The $22 million fine Smith & Nephew paid to settle violations of the Foreign Corrupt Practices Act may have set a new precedent, potentially posing a risk to U.S. businesses that sell to government-run health providers overseas, according to the American Health Lawyers Assn.

Medical device makers with overseas operations may have to tread more carefully in light of a recent Justice Dept. decision to ding British orthopedic titan Smith & Nephew (NYSE:SNN) for $22 million to settle bribery charges.

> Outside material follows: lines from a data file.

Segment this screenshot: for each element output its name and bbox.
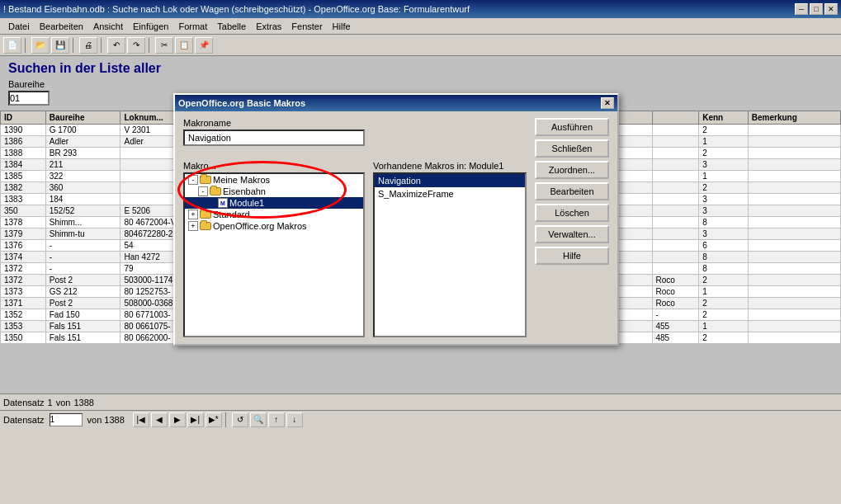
paste-button[interactable]: 📌 — [195, 37, 213, 54]
title-bar: ! Bestand Eisenbahn.odb : Suche nach Lok… — [0, 0, 841, 18]
toolbar-separator-3 — [101, 38, 104, 53]
von-label: von — [56, 398, 71, 407]
window-controls: ─ □ ✕ — [795, 3, 838, 15]
folder-icon-eisenbahn — [210, 187, 221, 195]
macro-dialog: OpenOffice.org Basic Makros ✕ Makroname … — [173, 93, 619, 346]
main-toolbar: 📄 📂 💾 🖨 ↶ ↷ ✂ 📋 📌 — [0, 35, 841, 56]
nav-next-button[interactable]: ▶ — [169, 412, 186, 427]
bearbeiten-button[interactable]: Bearbeiten — [535, 182, 609, 200]
tree-item-meine-makros[interactable]: - Meine Makros — [185, 174, 363, 186]
menu-einfuegen[interactable]: Einfügen — [128, 20, 173, 33]
menu-format[interactable]: Format — [173, 20, 212, 33]
tree-label-oo-makros: OpenOffice.org Makros — [213, 221, 307, 231]
open-button[interactable]: 📂 — [31, 37, 50, 54]
loeschen-button[interactable]: Löschen — [535, 204, 609, 222]
sort-desc-button[interactable]: ↓ — [286, 412, 303, 427]
ausfuehren-button[interactable]: Ausführen — [535, 118, 609, 136]
dialog-body: Makroname Ausführen Schließen Makro... — [175, 111, 617, 344]
tree-label-module1: Module1 — [229, 198, 264, 208]
tree-item-oo-makros[interactable]: + OpenOffice.org Makros — [185, 220, 363, 232]
save-button[interactable]: 💾 — [51, 37, 69, 54]
datensatz-value: 1 — [48, 398, 53, 407]
menu-fenster[interactable]: Fenster — [286, 20, 327, 33]
macro-item-navigation[interactable]: Navigation — [375, 174, 525, 187]
macro-item-s-maximizeframe[interactable]: S_MaximizeFrame — [375, 187, 525, 200]
tree-label-standard: Standard — [213, 210, 250, 219]
copy-button[interactable]: 📋 — [175, 37, 193, 54]
bottom-datensatz-input[interactable] — [50, 413, 83, 426]
search-button[interactable]: 🔍 — [250, 412, 267, 427]
minimize-button[interactable]: ─ — [795, 3, 808, 15]
baureihe-input[interactable] — [8, 91, 50, 106]
makroname-label: Makroname — [183, 118, 365, 128]
close-button[interactable]: ✕ — [824, 3, 838, 15]
verwalten-button[interactable]: Verwalten... — [535, 225, 609, 243]
menu-datei[interactable]: Datei — [3, 20, 35, 33]
undo-button[interactable]: ↶ — [107, 37, 125, 54]
new-button[interactable]: 📄 — [3, 37, 21, 54]
dialog-titlebar: OpenOffice.org Basic Makros ✕ — [175, 95, 617, 111]
tree-toggle-standard[interactable]: + — [188, 210, 198, 219]
form-title: Suchen in der Liste aller — [8, 61, 833, 76]
window-title: ! Bestand Eisenbahn.odb : Suche nach Lok… — [3, 4, 795, 14]
bottom-sep-1 — [225, 412, 229, 427]
tree-item-module1[interactable]: M Module1 — [185, 197, 363, 209]
baureihe-label: Baureihe — [8, 79, 45, 89]
col-kenn: Kenn — [699, 111, 749, 125]
toolbar-separator — [25, 38, 28, 53]
macro-tree[interactable]: - Meine Makros - Eisenbahn — [183, 172, 365, 337]
total-value: 1388 — [73, 398, 93, 407]
module-icon-module1: M — [218, 198, 228, 208]
bottom-toolbar: Datensatz von 1388 |◀ ◀ ▶ ▶| ▶* ↺ 🔍 ↑ ↓ — [0, 410, 841, 428]
menu-bearbeiten[interactable]: Bearbeiten — [35, 20, 88, 33]
hilfe-button[interactable]: Hilfe — [535, 247, 609, 265]
tree-toggle-meine-makros[interactable]: - — [188, 175, 198, 185]
redo-button[interactable]: ↷ — [127, 37, 145, 54]
schliessen-button[interactable]: Schließen — [535, 139, 609, 158]
menu-tabelle[interactable]: Tabelle — [212, 20, 251, 33]
folder-icon-standard — [200, 210, 211, 219]
toolbar-separator-2 — [73, 38, 76, 53]
menu-extras[interactable]: Extras — [251, 20, 286, 33]
toolbar-separator-4 — [149, 38, 152, 53]
folder-icon-meine-makros — [200, 176, 211, 184]
maximize-button[interactable]: □ — [810, 3, 823, 15]
tree-item-standard[interactable]: + Standard — [185, 209, 363, 220]
tree-toggle-eisenbahn[interactable]: - — [198, 186, 208, 196]
col-id: ID — [1, 111, 46, 125]
col-bemerkung: Bemerkung — [748, 111, 840, 125]
tree-item-eisenbahn[interactable]: - Eisenbahn — [185, 186, 363, 197]
macro-list[interactable]: Navigation S_MaximizeFrame — [373, 172, 527, 337]
menu-hilfe[interactable]: Hilfe — [328, 20, 356, 33]
bottom-von-label: von 1388 — [87, 415, 125, 425]
status-bar: Datensatz 1 von 1388 — [0, 393, 841, 410]
cut-button[interactable]: ✂ — [155, 37, 173, 54]
tree-toggle-oo-makros[interactable]: + — [188, 221, 198, 231]
nav-new-button[interactable]: ▶* — [206, 412, 222, 427]
makros-label: Makro... — [183, 161, 365, 171]
nav-last-button[interactable]: ▶| — [187, 412, 204, 427]
print-button[interactable]: 🖨 — [79, 37, 97, 54]
zuordnen-button[interactable]: Zuordnen... — [535, 161, 609, 179]
col-baureihe: Baureihe — [45, 111, 120, 125]
datensatz-label: Datensatz — [3, 398, 45, 407]
vorhandene-label: Vorhandene Makros in: Module1 — [373, 161, 527, 171]
tree-label-eisenbahn: Eisenbahn — [223, 186, 266, 196]
folder-icon-oo-makros — [200, 222, 211, 230]
dialog-title: OpenOffice.org Basic Makros — [178, 98, 601, 108]
menu-bar: Datei Bearbeiten Ansicht Einfügen Format… — [0, 18, 841, 35]
makroname-input[interactable] — [183, 130, 365, 146]
menu-ansicht[interactable]: Ansicht — [88, 20, 128, 33]
dialog-close-button[interactable]: ✕ — [601, 97, 614, 109]
bottom-datensatz-label: Datensatz — [3, 415, 45, 425]
tree-label-meine-makros: Meine Makros — [213, 175, 270, 185]
sort-asc-button[interactable]: ↑ — [268, 412, 285, 427]
col-extra5 — [652, 111, 699, 125]
nav-prev-button[interactable]: ◀ — [151, 412, 168, 427]
refresh-button[interactable]: ↺ — [232, 412, 248, 427]
nav-first-button[interactable]: |◀ — [133, 412, 149, 427]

Beyond the stiff penalty, the decision may also represent a shift in the way the SEC and DOJ view government entities in foreign countries, according to the American Health Lawyers Assn.
The case hinged, in part, on the government's conclusion that entities owned by foreign governments are themselves government bodies, meaning that improper payments made to a doctor at a publicly owned hospital can constitute bribery of a foreign official, according to the legal group.
"This enforcement posture poses special risks for medical device companies because many of the individuals involved in the purchase of medical devices may appear to be private citizens, yet could be deemed foreign officials by the SEC and DOJ," John Kelly and Taylor Philips of the Tennesee-based law firm Bass, Berry & Sims PLC wrote for the AHLA.
Smith & Nephew paid $22 million to settle allegations that Smith & Nephew subsidiaries used a distributor that created a "slush fund" to bribe doctors working at government hospitals in Greece.